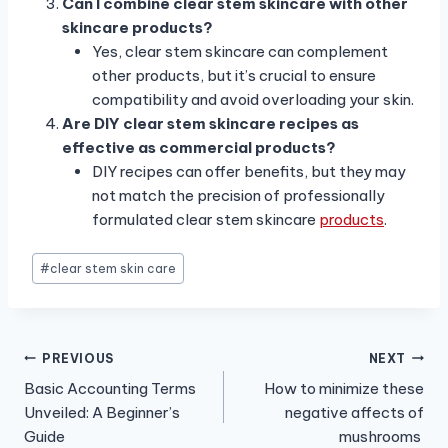
Can I combine clear stem skincare with other
skincare products?
Yes, clear stem skincare can complement
other products, but it’s crucial to ensure
compatibility and avoid overloading your skin.
Are DIY clear stem skincare recipes as
effective as commercial products?
DIY recipes can offer benefits, but they may
not match the precision of professionally
formulated clear stem skincare
products
.
Post
#
clear stem skin care
Tags:
Post
PREVIOUS
NEXT
Basic Accounting Terms
How to minimize these
navigation
Unveiled: A Beginner’s
negative affects of
Guide
mushrooms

——

Please set down the records above verbatim, with each picture left out.

Expected answer:
Can I combine clear stem skincare with other
skincare products?
Yes, clear stem skincare can complement
other products, but it’s crucial to ensure
compatibility and avoid overloading your skin.
Are DIY clear stem skincare recipes as
effective as commercial products?
DIY recipes can offer benefits, but they may
not match the precision of professionally
formulated clear stem skincare
products
.
Post
#
clear stem skin care
Tags:
Post
PREVIOUS
NEXT
Basic Accounting Terms
How to minimize these
navigation
Unveiled: A Beginner’s
negative affects of
Guide
mushrooms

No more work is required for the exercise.